Renderings of Two Starships Connected for Simulated Gravity Space Station

There are videos with renderings of SpaceX Starships connected into larger space stations with simulated gravity.

This will be more and more important as NASA has announced they are working with SpaceX to make space stations using SpaceX Starships.

I believe that the SpaceX Starship with seven $250,000 engines and steel construction can come down to a cost of $10 million to 20 million each.

The engines could be designed for detachment and some Starships could retain engines and fuel to act as lifeboats.

Gateway Foundation imagined and rendered much large space stations. Those large station designs involved a lot of construction.

9 thoughts on “Renderings of Two Starships Connected for Simulated Gravity Space Station”

  1. Any rendering that shows fins is silly. A lot of work is going into the design of the lunar landing model so that orientation of the inside would seem to be the logical way to go which means they spin connected top to top.
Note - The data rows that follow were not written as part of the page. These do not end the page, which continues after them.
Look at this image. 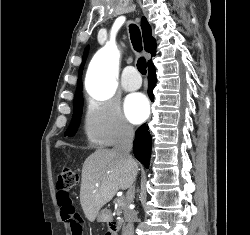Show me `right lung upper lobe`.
<instances>
[{
  "label": "right lung upper lobe",
  "mask_w": 250,
  "mask_h": 235,
  "mask_svg": "<svg viewBox=\"0 0 250 235\" xmlns=\"http://www.w3.org/2000/svg\"><path fill=\"white\" fill-rule=\"evenodd\" d=\"M141 28H142V33H143L144 48L147 52H150L152 56H155L156 42H155V39L152 37L151 27L145 17H143L141 20ZM87 52H88V48H86L84 52L83 62H82V65L80 67V72H79L78 88L76 90L75 96L82 94L81 75H82L83 64L85 62ZM150 61L151 60H149V62Z\"/></svg>",
  "instance_id": "cb5924a9"
}]
</instances>
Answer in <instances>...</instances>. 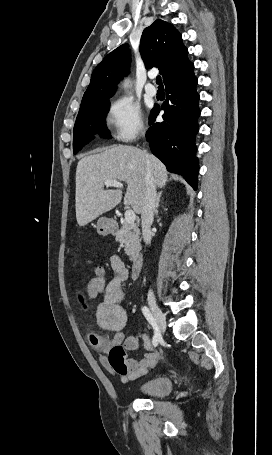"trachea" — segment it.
Wrapping results in <instances>:
<instances>
[{
    "mask_svg": "<svg viewBox=\"0 0 272 455\" xmlns=\"http://www.w3.org/2000/svg\"><path fill=\"white\" fill-rule=\"evenodd\" d=\"M156 83L159 85V87H163L161 76L156 77Z\"/></svg>",
    "mask_w": 272,
    "mask_h": 455,
    "instance_id": "trachea-1",
    "label": "trachea"
}]
</instances>
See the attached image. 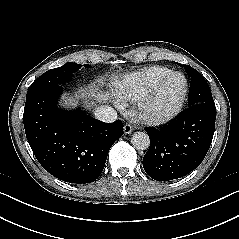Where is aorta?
I'll return each instance as SVG.
<instances>
[{"label": "aorta", "mask_w": 239, "mask_h": 239, "mask_svg": "<svg viewBox=\"0 0 239 239\" xmlns=\"http://www.w3.org/2000/svg\"><path fill=\"white\" fill-rule=\"evenodd\" d=\"M131 143L137 150H146L149 148L150 140L145 132H135L132 135Z\"/></svg>", "instance_id": "1"}]
</instances>
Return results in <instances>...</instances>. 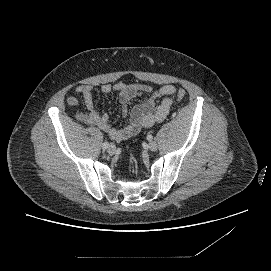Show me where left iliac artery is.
<instances>
[{
    "mask_svg": "<svg viewBox=\"0 0 271 271\" xmlns=\"http://www.w3.org/2000/svg\"><path fill=\"white\" fill-rule=\"evenodd\" d=\"M152 139H153V136H152L151 134H148V135H147V140H148V141H152Z\"/></svg>",
    "mask_w": 271,
    "mask_h": 271,
    "instance_id": "44dca946",
    "label": "left iliac artery"
}]
</instances>
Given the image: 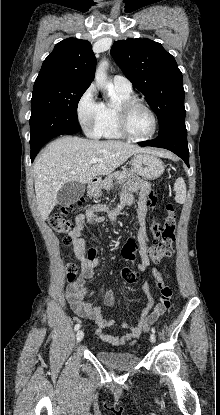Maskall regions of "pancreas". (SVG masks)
<instances>
[{
  "instance_id": "1",
  "label": "pancreas",
  "mask_w": 220,
  "mask_h": 415,
  "mask_svg": "<svg viewBox=\"0 0 220 415\" xmlns=\"http://www.w3.org/2000/svg\"><path fill=\"white\" fill-rule=\"evenodd\" d=\"M127 177L126 171H117L109 175L103 182V188L110 190L113 185V179H116L119 184L123 183Z\"/></svg>"
}]
</instances>
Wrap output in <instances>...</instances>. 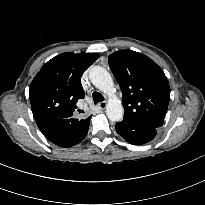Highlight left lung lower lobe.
Here are the masks:
<instances>
[{
	"mask_svg": "<svg viewBox=\"0 0 205 205\" xmlns=\"http://www.w3.org/2000/svg\"><path fill=\"white\" fill-rule=\"evenodd\" d=\"M115 129L120 136L133 145H142L150 142L157 133L156 127L127 118L117 123Z\"/></svg>",
	"mask_w": 205,
	"mask_h": 205,
	"instance_id": "obj_1",
	"label": "left lung lower lobe"
}]
</instances>
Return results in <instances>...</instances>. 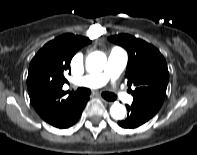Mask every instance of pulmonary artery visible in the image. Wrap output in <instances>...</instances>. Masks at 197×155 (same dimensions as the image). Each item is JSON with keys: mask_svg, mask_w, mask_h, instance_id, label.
I'll use <instances>...</instances> for the list:
<instances>
[{"mask_svg": "<svg viewBox=\"0 0 197 155\" xmlns=\"http://www.w3.org/2000/svg\"><path fill=\"white\" fill-rule=\"evenodd\" d=\"M126 62V52L120 47H113L109 54L106 67L103 72L82 77L78 79L75 84L78 86L90 88L101 87L109 81H114L123 71ZM116 95L119 96L122 100L132 102L131 97L126 96L121 92H117Z\"/></svg>", "mask_w": 197, "mask_h": 155, "instance_id": "e3ab8cb5", "label": "pulmonary artery"}]
</instances>
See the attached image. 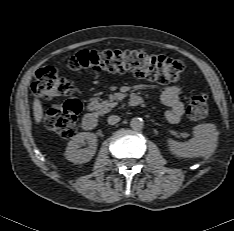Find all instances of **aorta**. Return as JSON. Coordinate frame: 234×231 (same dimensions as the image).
<instances>
[{
    "label": "aorta",
    "mask_w": 234,
    "mask_h": 231,
    "mask_svg": "<svg viewBox=\"0 0 234 231\" xmlns=\"http://www.w3.org/2000/svg\"><path fill=\"white\" fill-rule=\"evenodd\" d=\"M144 126V121L142 118L135 117L130 121V127L134 130H141Z\"/></svg>",
    "instance_id": "aorta-1"
}]
</instances>
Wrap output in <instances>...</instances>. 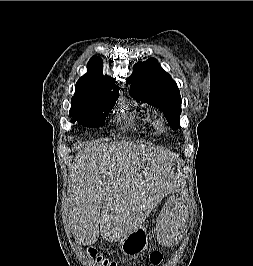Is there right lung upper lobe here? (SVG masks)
Here are the masks:
<instances>
[{
	"mask_svg": "<svg viewBox=\"0 0 253 266\" xmlns=\"http://www.w3.org/2000/svg\"><path fill=\"white\" fill-rule=\"evenodd\" d=\"M88 73L76 83V91L72 97V105L88 104L118 96V85L109 76H103V61L93 56L87 64ZM114 89L111 92V89Z\"/></svg>",
	"mask_w": 253,
	"mask_h": 266,
	"instance_id": "right-lung-upper-lobe-1",
	"label": "right lung upper lobe"
}]
</instances>
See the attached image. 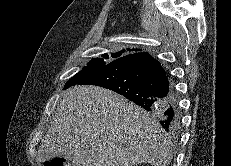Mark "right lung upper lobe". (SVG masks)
Returning <instances> with one entry per match:
<instances>
[{
	"mask_svg": "<svg viewBox=\"0 0 231 166\" xmlns=\"http://www.w3.org/2000/svg\"><path fill=\"white\" fill-rule=\"evenodd\" d=\"M127 50L128 51H140L139 49H127ZM123 52H125V50H121L120 52L112 54V55L116 56V59H118V58L123 57V56H121ZM139 54H142V53H134V54H130V55H139Z\"/></svg>",
	"mask_w": 231,
	"mask_h": 166,
	"instance_id": "obj_1",
	"label": "right lung upper lobe"
}]
</instances>
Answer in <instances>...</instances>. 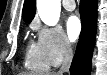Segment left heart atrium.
<instances>
[{"mask_svg":"<svg viewBox=\"0 0 107 75\" xmlns=\"http://www.w3.org/2000/svg\"><path fill=\"white\" fill-rule=\"evenodd\" d=\"M66 28L70 40L75 41L78 39L82 31V24L80 19L76 16L69 17Z\"/></svg>","mask_w":107,"mask_h":75,"instance_id":"left-heart-atrium-1","label":"left heart atrium"}]
</instances>
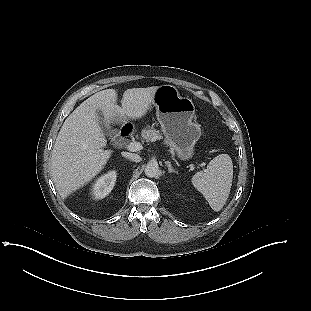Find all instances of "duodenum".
<instances>
[{"mask_svg": "<svg viewBox=\"0 0 311 311\" xmlns=\"http://www.w3.org/2000/svg\"><path fill=\"white\" fill-rule=\"evenodd\" d=\"M130 134V130L126 127H123L120 131V137L126 138Z\"/></svg>", "mask_w": 311, "mask_h": 311, "instance_id": "410a0bca", "label": "duodenum"}]
</instances>
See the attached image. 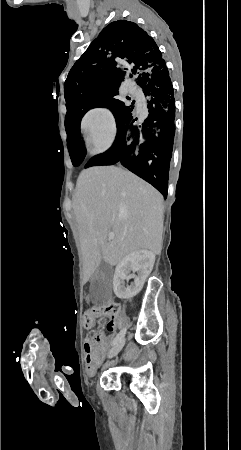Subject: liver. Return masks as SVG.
Segmentation results:
<instances>
[{
  "label": "liver",
  "mask_w": 241,
  "mask_h": 450,
  "mask_svg": "<svg viewBox=\"0 0 241 450\" xmlns=\"http://www.w3.org/2000/svg\"><path fill=\"white\" fill-rule=\"evenodd\" d=\"M163 196L150 184L122 168L96 166L82 170L73 198L79 228L84 280L101 260L116 266L141 248L160 254ZM110 232L115 238L109 240Z\"/></svg>",
  "instance_id": "liver-1"
}]
</instances>
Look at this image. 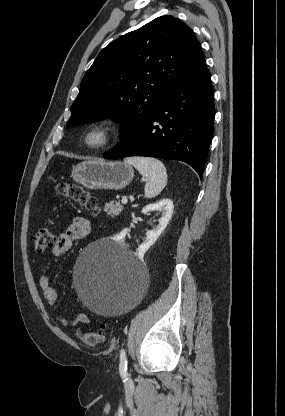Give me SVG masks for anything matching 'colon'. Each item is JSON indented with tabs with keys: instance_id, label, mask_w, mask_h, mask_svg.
<instances>
[{
	"instance_id": "5ec220e1",
	"label": "colon",
	"mask_w": 285,
	"mask_h": 416,
	"mask_svg": "<svg viewBox=\"0 0 285 416\" xmlns=\"http://www.w3.org/2000/svg\"><path fill=\"white\" fill-rule=\"evenodd\" d=\"M59 194L77 202L80 206L97 214L99 211L97 200L82 187L72 183H62L58 188ZM54 244V235L49 229L43 228L33 236V245L37 253H42ZM106 327L101 326L92 332L78 331L77 337L88 346H99L105 340Z\"/></svg>"
}]
</instances>
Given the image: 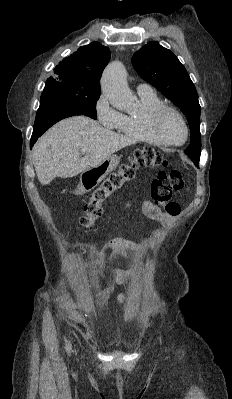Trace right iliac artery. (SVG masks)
Here are the masks:
<instances>
[{
	"label": "right iliac artery",
	"mask_w": 232,
	"mask_h": 399,
	"mask_svg": "<svg viewBox=\"0 0 232 399\" xmlns=\"http://www.w3.org/2000/svg\"><path fill=\"white\" fill-rule=\"evenodd\" d=\"M67 350H68V351L70 350V347H69V345H68V347H67Z\"/></svg>",
	"instance_id": "obj_1"
}]
</instances>
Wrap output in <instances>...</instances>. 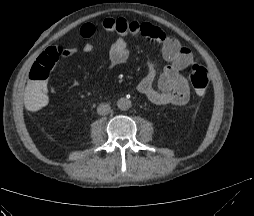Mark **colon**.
Listing matches in <instances>:
<instances>
[{"mask_svg": "<svg viewBox=\"0 0 254 216\" xmlns=\"http://www.w3.org/2000/svg\"><path fill=\"white\" fill-rule=\"evenodd\" d=\"M61 49H47L29 71V80L22 89V104L24 109L32 114L42 112L48 104L47 79L55 65L60 60ZM189 79L192 87L198 95H203L209 84V72L206 67L195 63L189 69Z\"/></svg>", "mask_w": 254, "mask_h": 216, "instance_id": "1", "label": "colon"}]
</instances>
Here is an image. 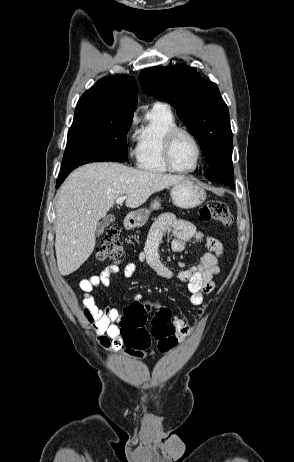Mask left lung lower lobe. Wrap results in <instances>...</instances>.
<instances>
[{
	"label": "left lung lower lobe",
	"instance_id": "left-lung-lower-lobe-1",
	"mask_svg": "<svg viewBox=\"0 0 294 462\" xmlns=\"http://www.w3.org/2000/svg\"><path fill=\"white\" fill-rule=\"evenodd\" d=\"M233 167L230 168H210L206 174V178L215 182L227 184L231 188H235Z\"/></svg>",
	"mask_w": 294,
	"mask_h": 462
}]
</instances>
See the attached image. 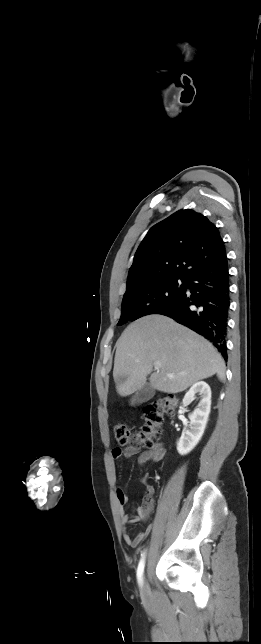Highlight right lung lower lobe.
Masks as SVG:
<instances>
[{"mask_svg": "<svg viewBox=\"0 0 261 644\" xmlns=\"http://www.w3.org/2000/svg\"><path fill=\"white\" fill-rule=\"evenodd\" d=\"M229 267L225 257L202 267L184 279L183 295L172 305L158 311L211 341L226 356L229 296ZM186 288L191 294L186 293Z\"/></svg>", "mask_w": 261, "mask_h": 644, "instance_id": "right-lung-lower-lobe-1", "label": "right lung lower lobe"}]
</instances>
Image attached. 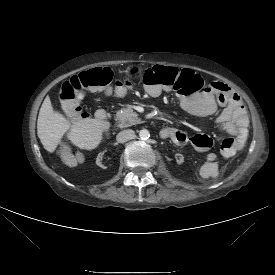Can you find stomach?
<instances>
[{
  "mask_svg": "<svg viewBox=\"0 0 275 275\" xmlns=\"http://www.w3.org/2000/svg\"><path fill=\"white\" fill-rule=\"evenodd\" d=\"M125 73L129 78H133L134 76L140 75L142 69L139 66H130L126 69Z\"/></svg>",
  "mask_w": 275,
  "mask_h": 275,
  "instance_id": "1",
  "label": "stomach"
}]
</instances>
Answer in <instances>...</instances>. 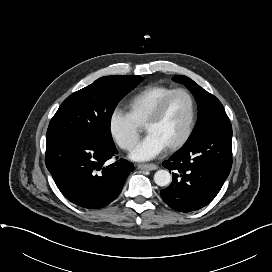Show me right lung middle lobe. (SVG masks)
I'll return each mask as SVG.
<instances>
[{"label":"right lung middle lobe","mask_w":272,"mask_h":272,"mask_svg":"<svg viewBox=\"0 0 272 272\" xmlns=\"http://www.w3.org/2000/svg\"><path fill=\"white\" fill-rule=\"evenodd\" d=\"M143 79L115 75L97 79L66 98L50 121L46 144L76 136H92L114 145L110 122L117 103Z\"/></svg>","instance_id":"dd1d6c3e"}]
</instances>
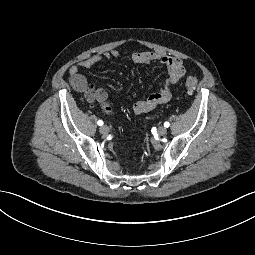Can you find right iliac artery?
<instances>
[{"instance_id": "82829eb1", "label": "right iliac artery", "mask_w": 255, "mask_h": 255, "mask_svg": "<svg viewBox=\"0 0 255 255\" xmlns=\"http://www.w3.org/2000/svg\"><path fill=\"white\" fill-rule=\"evenodd\" d=\"M97 124H98L99 126H102V125H103V121H102V120H99V121L97 122Z\"/></svg>"}]
</instances>
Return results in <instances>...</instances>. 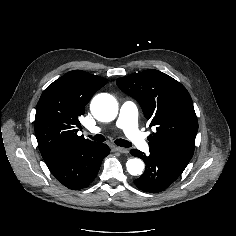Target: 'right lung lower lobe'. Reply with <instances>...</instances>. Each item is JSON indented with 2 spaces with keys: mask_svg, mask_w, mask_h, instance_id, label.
Returning <instances> with one entry per match:
<instances>
[{
  "mask_svg": "<svg viewBox=\"0 0 236 236\" xmlns=\"http://www.w3.org/2000/svg\"><path fill=\"white\" fill-rule=\"evenodd\" d=\"M110 153L106 144H74L44 160L50 172L71 190L87 187L97 176L102 160Z\"/></svg>",
  "mask_w": 236,
  "mask_h": 236,
  "instance_id": "1",
  "label": "right lung lower lobe"
}]
</instances>
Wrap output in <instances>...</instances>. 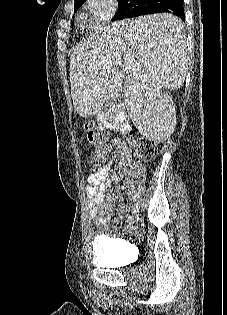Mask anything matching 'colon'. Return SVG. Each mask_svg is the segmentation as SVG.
<instances>
[{
	"instance_id": "1",
	"label": "colon",
	"mask_w": 227,
	"mask_h": 315,
	"mask_svg": "<svg viewBox=\"0 0 227 315\" xmlns=\"http://www.w3.org/2000/svg\"><path fill=\"white\" fill-rule=\"evenodd\" d=\"M83 129L87 135L89 144L96 147L100 151L104 142L103 132L96 128L92 122H86L83 126ZM130 144L136 150V152L144 158L152 159L157 154V147L155 143L140 135L132 134L130 138ZM101 160L102 157L101 154H99L95 157L94 162L95 164H98Z\"/></svg>"
}]
</instances>
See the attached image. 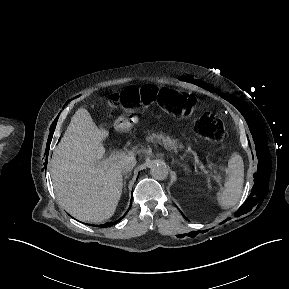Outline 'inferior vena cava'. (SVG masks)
Returning a JSON list of instances; mask_svg holds the SVG:
<instances>
[{
    "instance_id": "obj_1",
    "label": "inferior vena cava",
    "mask_w": 289,
    "mask_h": 289,
    "mask_svg": "<svg viewBox=\"0 0 289 289\" xmlns=\"http://www.w3.org/2000/svg\"><path fill=\"white\" fill-rule=\"evenodd\" d=\"M135 165H136V159L128 158L119 164V169L121 173L127 174L128 172H131V170L134 168Z\"/></svg>"
}]
</instances>
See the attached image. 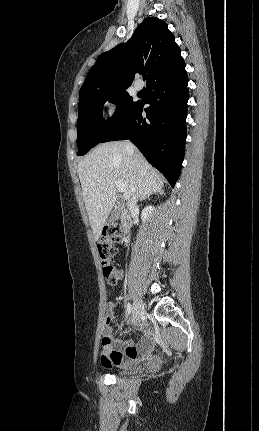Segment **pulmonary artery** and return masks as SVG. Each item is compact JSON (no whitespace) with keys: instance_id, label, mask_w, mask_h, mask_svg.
<instances>
[{"instance_id":"pulmonary-artery-1","label":"pulmonary artery","mask_w":259,"mask_h":431,"mask_svg":"<svg viewBox=\"0 0 259 431\" xmlns=\"http://www.w3.org/2000/svg\"><path fill=\"white\" fill-rule=\"evenodd\" d=\"M135 89L137 91H140V90L143 89V84H142V82L140 80H138V81L135 82Z\"/></svg>"}]
</instances>
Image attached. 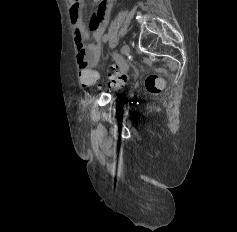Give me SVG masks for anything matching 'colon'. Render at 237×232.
Listing matches in <instances>:
<instances>
[{"instance_id": "colon-1", "label": "colon", "mask_w": 237, "mask_h": 232, "mask_svg": "<svg viewBox=\"0 0 237 232\" xmlns=\"http://www.w3.org/2000/svg\"><path fill=\"white\" fill-rule=\"evenodd\" d=\"M112 73L109 75V86H121L127 80L126 68L123 65H114ZM99 75L97 72L88 68L81 69L79 73L80 83L83 86H91L98 81ZM145 88L151 94H157L164 88V81L155 74L149 75L145 80Z\"/></svg>"}]
</instances>
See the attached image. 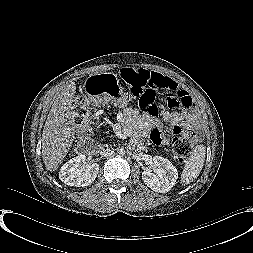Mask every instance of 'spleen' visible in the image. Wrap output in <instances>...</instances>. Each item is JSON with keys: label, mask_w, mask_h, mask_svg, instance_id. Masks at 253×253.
Here are the masks:
<instances>
[{"label": "spleen", "mask_w": 253, "mask_h": 253, "mask_svg": "<svg viewBox=\"0 0 253 253\" xmlns=\"http://www.w3.org/2000/svg\"><path fill=\"white\" fill-rule=\"evenodd\" d=\"M205 154V147L203 145H198L193 149L182 171V184H188L197 178L203 168Z\"/></svg>", "instance_id": "spleen-1"}]
</instances>
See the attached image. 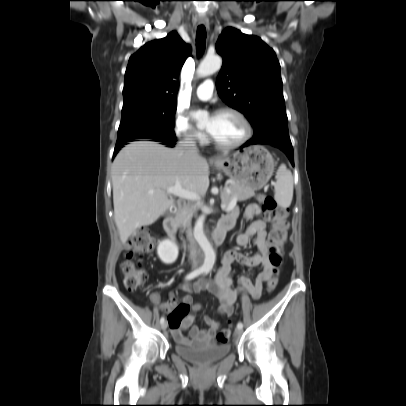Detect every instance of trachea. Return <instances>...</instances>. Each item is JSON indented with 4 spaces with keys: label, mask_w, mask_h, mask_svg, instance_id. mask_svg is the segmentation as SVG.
<instances>
[{
    "label": "trachea",
    "mask_w": 406,
    "mask_h": 406,
    "mask_svg": "<svg viewBox=\"0 0 406 406\" xmlns=\"http://www.w3.org/2000/svg\"><path fill=\"white\" fill-rule=\"evenodd\" d=\"M206 46V29L204 25H200L197 28V34H196V48L198 53L201 55Z\"/></svg>",
    "instance_id": "obj_1"
}]
</instances>
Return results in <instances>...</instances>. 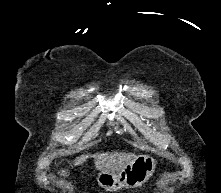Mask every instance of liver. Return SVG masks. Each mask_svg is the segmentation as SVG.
<instances>
[{"mask_svg": "<svg viewBox=\"0 0 221 193\" xmlns=\"http://www.w3.org/2000/svg\"><path fill=\"white\" fill-rule=\"evenodd\" d=\"M137 156L126 152H106L93 155L94 164L97 170L105 172H119L128 163L132 162ZM88 158V155H82L75 159V165L82 164Z\"/></svg>", "mask_w": 221, "mask_h": 193, "instance_id": "6515ba94", "label": "liver"}]
</instances>
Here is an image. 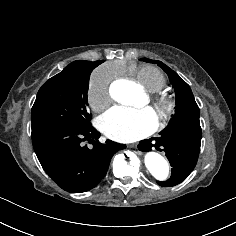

I think it’s more likely a space station built on starships would be zero g.

  2. The notion of connecting two rockets together would be overkill, and would not be stable. You need the entire station needs to be a sufficient large cylinder, or a toroid, spinning around a ridged center of gravity. Once spinning, angular momentum will keep it spinning, the result is artificial gravity on the inner surfaces of the cylinder / toroid.

    • “Once spinning, angular momentum will keep it spinning, the result is artificial gravity on the inner surfaces of the cylinder / toroid.”

      Tether vehicles at the nose with a sufficiently long tether, spin it up, same thing. Although “gravity” will lessen as you go up to higher floors in the vehicle.

  3. Or for a version that won’t be landing again, easiest might be to just build interiors “upside down” and then jattach to wherever it is that they clamp/attach to hold starship down for static fire tests…it could certainly handle the load, even at 1g. Command space might need to have up and down configurations for takeoff, unless these are sent up unmanned.

  4. Connect them nose to nose. I mean all the seats are oriented for liftoff. Google an an image of “3 radial module space station”. Also no need for a full g.

    • I was going to write that. God, they’ve got the things oriented in the worst possible orientation for structural purposes! Didn’t anybody run those renderings past an engineer?

  5. Lotsa cool stuff. I don’t quite get how you move from transport into the rotating parts of these stations tho.

    • You dock with the center, then wearing a space suit, you climb down the truss, being sure to use safety lines so you don’t become an orbital hazard. Or you jump into the airlock from a space ship passing by at matching circumferential speed.

      Well, probably something more boring, like an elevator.